A push to create 75 additional cannabis dispensary licenses fell short on Wednesday, further stymying state lawmakers’ lofty goal of diversifying Illinois’ overwhelmingly white weed industry.
Though state senators approved the measure earlier Wednesday, their counterparts in the House failed to call it for a vote before the lame duck session ended.
State Rep. La Shawn Ford, a Chicago Democrat who was part of a legislative working group that contemplated the additional licenses, said the bill fell flat because legislators “failed at the art of compromise.” […]
Ford said the major sticking point was the prospect of allowing existing medical dispensaries to relocate without losing their ability to sell recreational weed — something some major pot firms have long been pushing for. Industry insiders have estimated the state is missing out on roughly $100 million in tax revenues by blocking dispensaries from moving.
The (white-owned) dispensaries, which has been making money hand over fist, also killed the cannabis bill last year over this same issue. Proponents don’t want to give those owners yet another leg up before more people can get into the business. Meanwhile, the whole program is massively messed up because there are a ton of cleanup items in that bill that have to be passed.
* Meanwhile, let’s move on to a Tribune editorial…
A bill on its way to Gov. J.B. Pritzker’s desk would make it easier for Chicago Public Schools teachers to go on strike. It carries the potential to return Chicago to the days of almost-annual strikes. Remember those?

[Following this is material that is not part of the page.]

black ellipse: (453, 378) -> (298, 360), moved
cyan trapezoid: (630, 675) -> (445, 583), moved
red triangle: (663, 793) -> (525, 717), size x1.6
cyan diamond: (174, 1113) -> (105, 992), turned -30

For one stretch starting in 1969, teachers in Chicago went on strike that year, again in 1971, 1973, 1975, 1980, 1983, 1984, 1985 and 1987. The union threatened to strike eight other times.

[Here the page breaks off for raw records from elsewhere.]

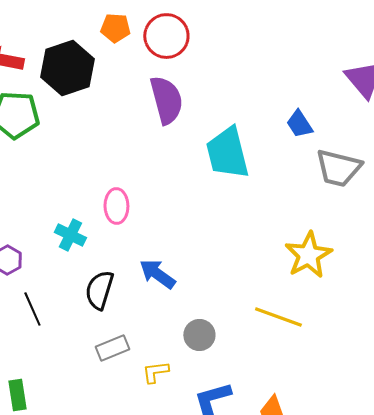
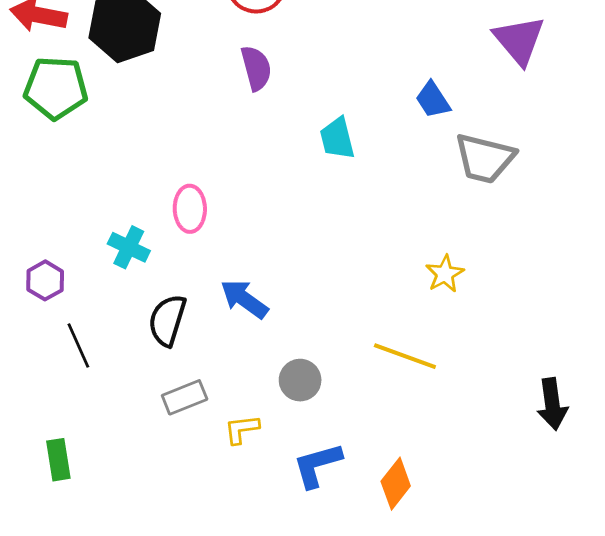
purple semicircle: (166, 100) -> (256, 68), size x0.7
cyan trapezoid: (227, 153) -> (337, 138), size x0.6
yellow star: (308, 255) -> (445, 274), size x0.6

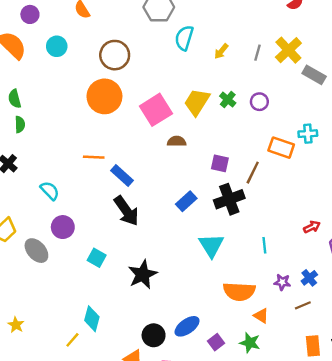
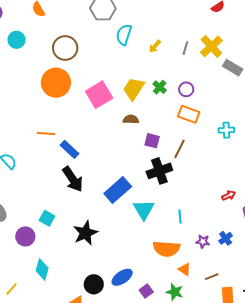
cyan cross: (308, 134) -> (226, 130), moved
brown semicircle: (177, 141) -> (131, 119), moved
orange rectangle: (281, 148) -> (189, 114), moved
blue rectangle: (186, 201) -> (118, 190), moved, size x1.5
purple circle: (63, 227) -> (25, 236), moved
cyan line: (264, 245) -> (180, 216), moved
brown line: (303, 305) -> (212, 277), moved
yellow line: (72, 340) -> (12, 289), moved

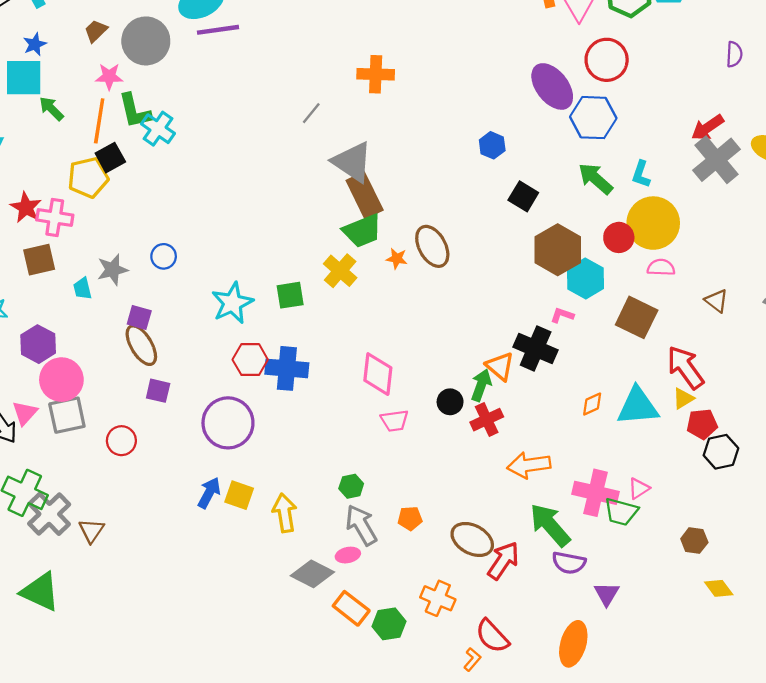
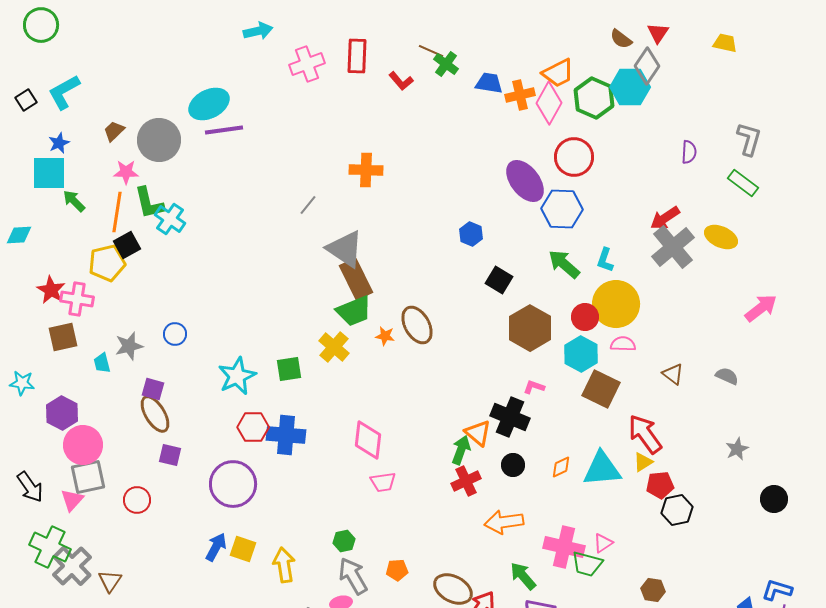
cyan hexagon: (585, 279) -> (581, 354), moved
black circle: (450, 402) -> (513, 465), moved
pink triangle: (25, 413) -> (72, 500), moved
green arrow: (550, 525) -> (523, 576), size x0.7

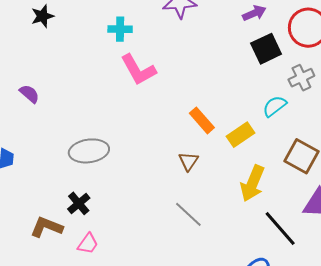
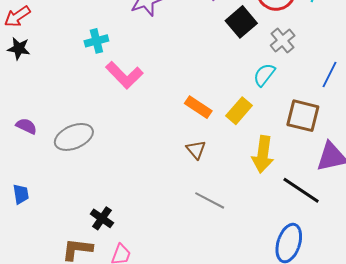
black star: (42, 16) -> (19, 48), turned -30
gray ellipse: (89, 151) -> (74, 137), moved

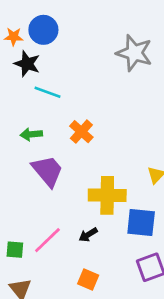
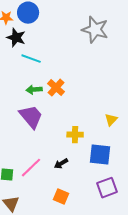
green arrow: (31, 134) -> (34, 90), moved
yellow cross: (107, 195) -> (75, 135), size x0.6

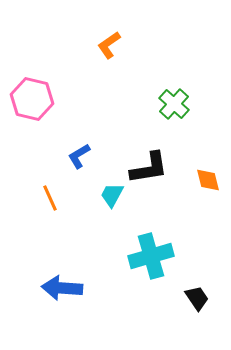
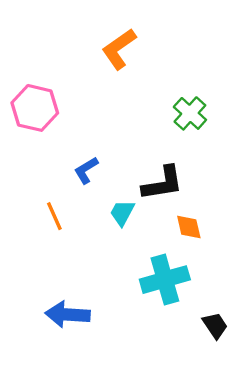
orange L-shape: (109, 45) -> (119, 49), size x1.4
orange diamond: (208, 180) -> (189, 227), moved

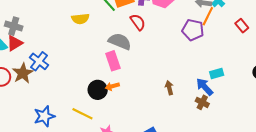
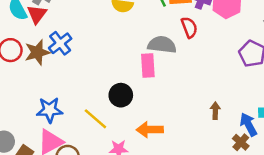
gray semicircle: (120, 41) -> (162, 45), turned -30
red triangle: (15, 43) -> (37, 14), turned -36
orange arrow: (112, 86) -> (150, 130), moved, size x1.5
brown arrow: (169, 88) -> (215, 111), moved

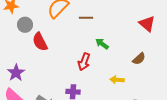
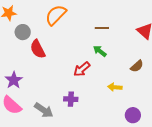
brown line: (86, 18) -> (102, 28), moved
red arrow: (84, 62) -> (82, 69), turned 30

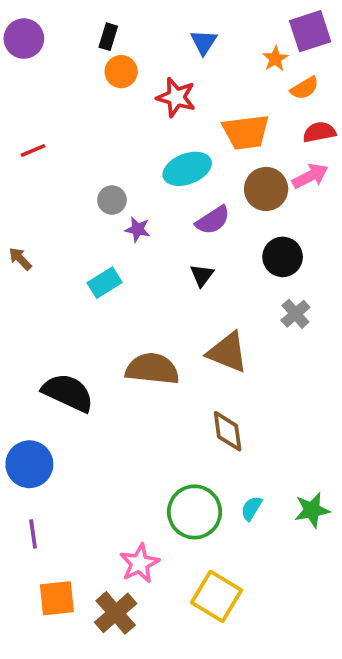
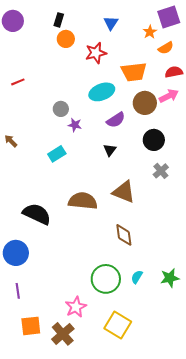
red star: (176, 97) -> (96, 53), turned -30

It took Republicans in Springfield and then-Mayor Richard M. Daley to pass a sweeping CPS reform bill to stop the constant disruption to students’ lives of teacher walkouts.
And now the Democrat-led legislature, tightly wound politically with the Chicago Teachers Union, wants Pritzker to sign legislation allowing the city to backtrack. He should veto it. Current CTU leaders have demonstrated time and again their willingness to obstruct, to expand their agenda way beyond the confines of education and into defunding police departments, for example, and to be unreasonable at the bargaining table.
The governor was asked about this bill earlier in the week…
I’ve favored passage of that bill before I was a candidate. I know that bill is coming to my desk and I’ll obviously take a serious look at it, but you know where I’ve stood for several years already.
So, the Trib wants him to flip-flop on a campaign promise, essentially.
1969: Two-day strike results in salary increases, teacher aides, and class size maximum.
1971: Four-day strike results in salary increases and full health benefits.
1973: Two strikes, of 12 and 11 days, yield improved salary, benefits, preparation time, supplies, and class sizes.
1979-1980: Multiple strikes over a payless payday during holiday break in 1979, results in salary increase and improved sick leave and maternity/paternity leave.
1984: Four-day strike results in medical care increase and PAC checkoff.
1985: Two-day strike for salary and sick leave.
1987: Record-breaking 19-day strike under CTU President Jacqueline B. Vaughn wins raises and improvements to health care.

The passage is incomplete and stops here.